_Exercise materials_
:::::
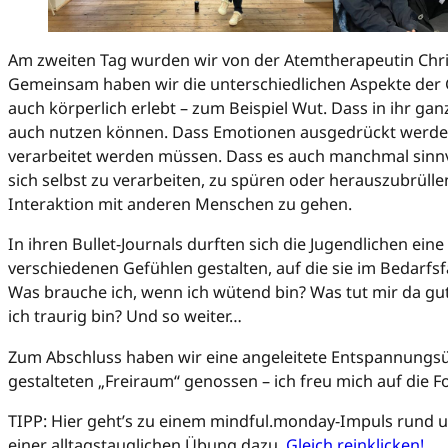
Am zweiten Tag wurden wir von der Atemtherapeutin Christ
Gemeinsam haben wir die unterschiedlichen Aspekte der 
auch körperlich erlebt – zum Beispiel Wut. Dass in ihr ganz 
auch nutzen können. Dass Emotionen ausgedrückt werde
verarbeitet werden müssen. Dass es auch manchmal sinnvol
sich selbst zu verarbeiten, zu spüren oder herauszubrülle
Interaktion mit anderen Menschen zu gehen.
In ihren Bullet-Journals durften sich die Jugendlichen eine 
verschiedenen Gefühlen gestalten, auf die sie im Bedarfsf
Was brauche ich, wenn ich wütend bin? Was tut mir da gu
ich traurig bin? Und so weiter…
Zum Abschluss haben wir eine angeleitete Entspannungs
gestalteten „Freiraum“ genossen – ich freu mich auf die F
TIPP: Hier geht’s zu einem mindful.monday-Impuls rund
einer alltagstauglichen Übung dazu.
Gleich reinklicken!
:::::
_Task to carry out_
A single number is the expected answer: how many lines of the records above contain the word "haben".

_Task solution_
2